Why $3$ and $7$? I know from some reading that Hurwitz's Theorem explains this, but can someone help me build some intuition behind this or perhaps provide a simpler explanation? It still seems mysterious to me.

Answer 1

Since the only normed division algebras are the real numbers, the complex numbers, the quaternions and the octonions, the cross product is formed from the product of the normed division algebra by restricting it to the $0, 1, 3, 7$ imaginary dimensions of the algebra. This gives nonzero products in only three and seven dimensions.

Now why, you may ask, does this give nonzero products in only three and seven dimensions? Why not in dimension $0$ or $1$? That is because in zero dimensions there is only the zero vector, so the cross product is identically zero. In one dimension all vectors are parallel, so in this case also the product is identically zero.

Answer 2

I like Sanath Devalapurkar's explanation!

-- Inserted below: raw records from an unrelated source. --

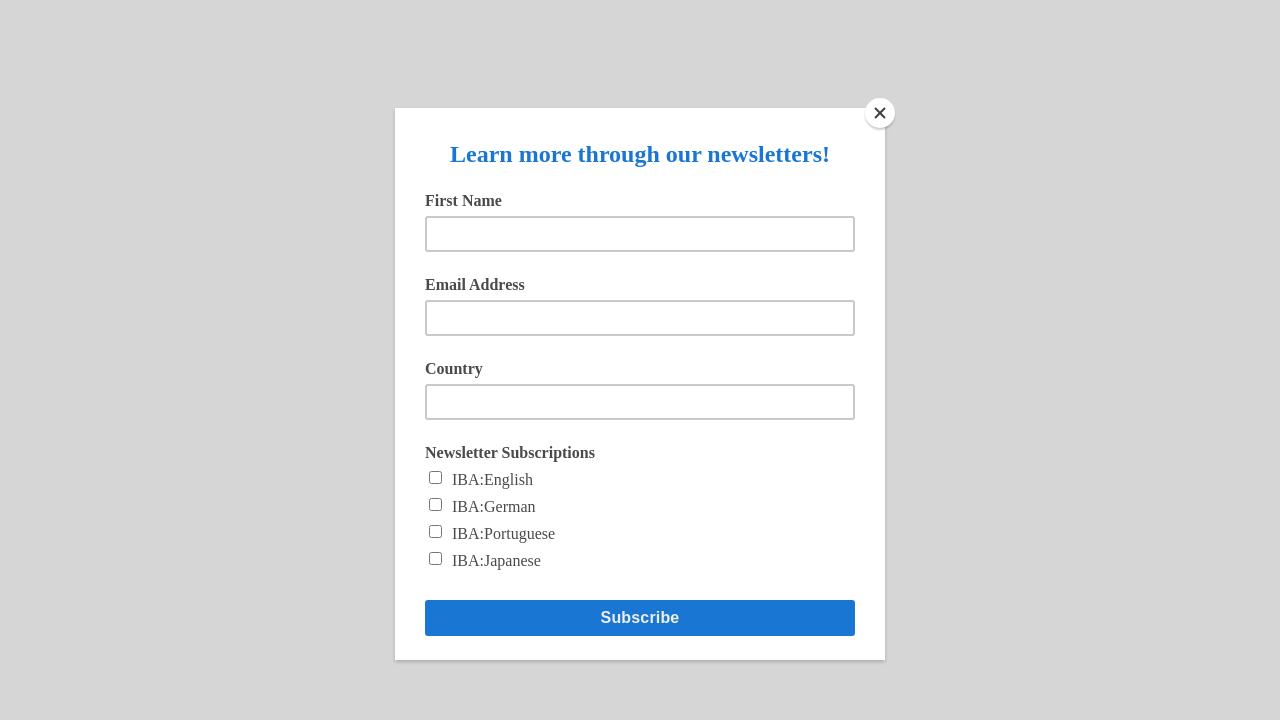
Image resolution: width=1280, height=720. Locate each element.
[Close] (880, 113)
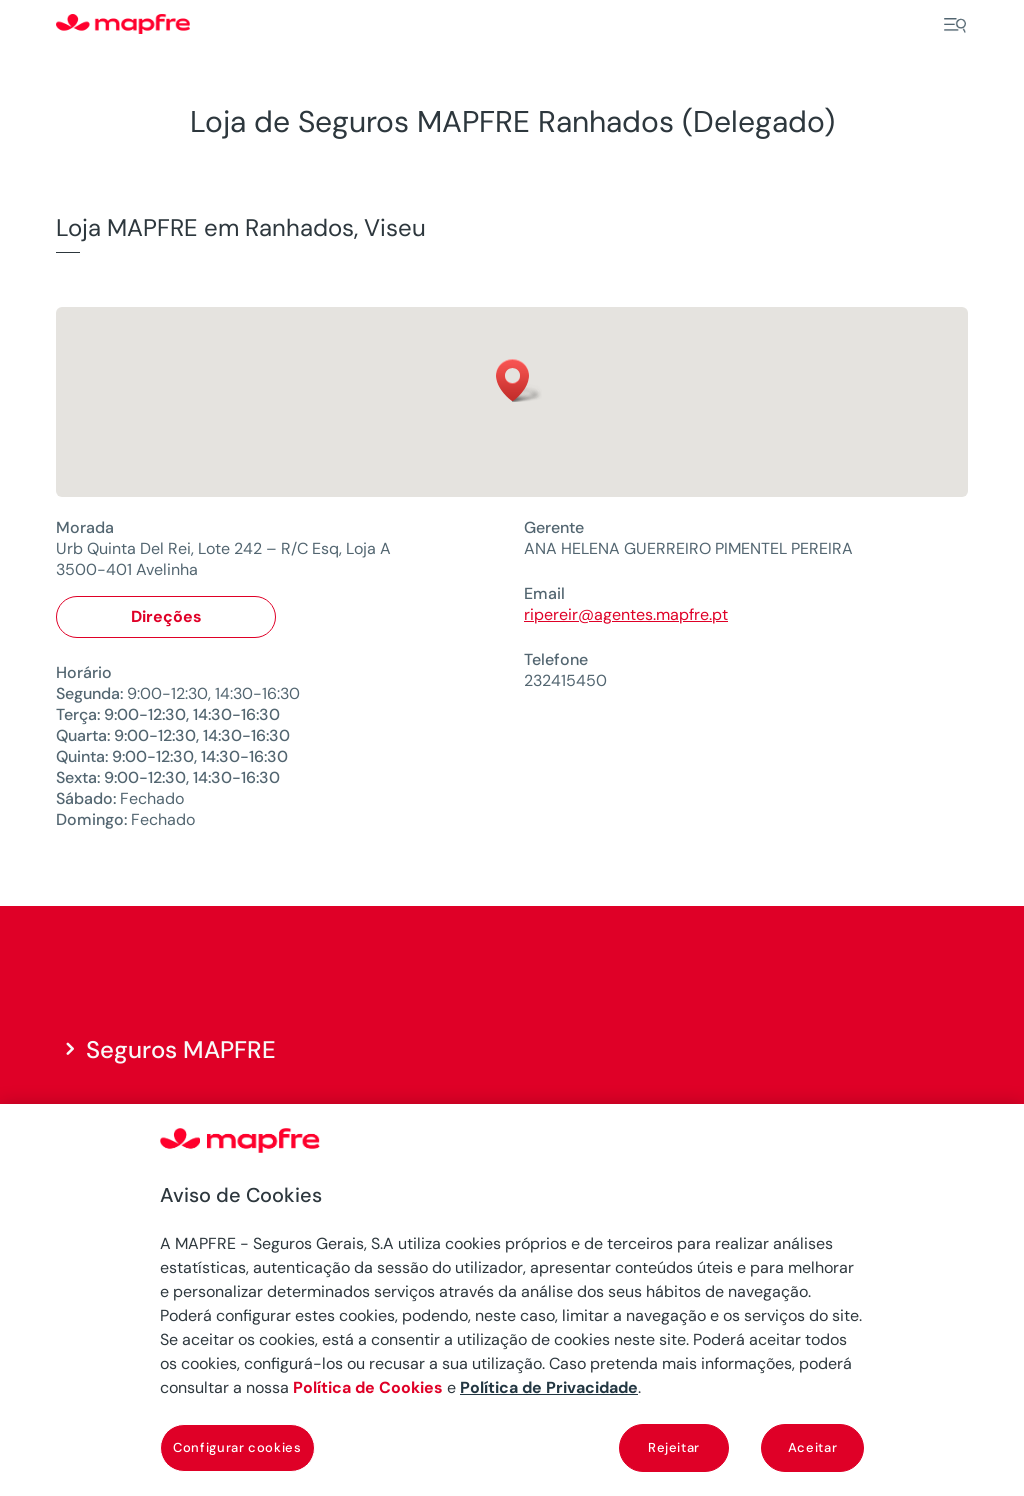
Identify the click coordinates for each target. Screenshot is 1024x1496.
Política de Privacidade (549, 1387)
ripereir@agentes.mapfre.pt (626, 614)
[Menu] (955, 25)
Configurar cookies (237, 1447)
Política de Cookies (368, 1387)
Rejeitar (674, 1447)
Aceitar (813, 1447)
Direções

But also, after some more research, I see that if you identify $\mathbb{R^7}$ with the strictly imaginary octonions, you can explicitly define the cross product in terms of octonion multiplication with the following: $$x \times y = \operatorname{Im}(xy)=\frac{1}{2}(xy-yx).$$

We can conversely construct a Euclidean space with the cross product isomorphic to the octonions. If $V$ is a seven-dimensional Euclidean space with a given cross product, we can have bilinear multiplication on $\mathbb{R} \oplus V$ like this: $$(a,x)(b,y)=(ab-x \cdot y, ay+bx+x\times y)$$

forming an isomorphism $\psi:\mathbb{R} \oplus V \to \mathbb{O}$.

We can do the same thing in three dimensions, and in any $n-1 > 2$ dimensions such that an division algebra over $\mathbb{R}$ exists for $n$ dimensions - so cross product is defined only $3$ and $7$ dimensions.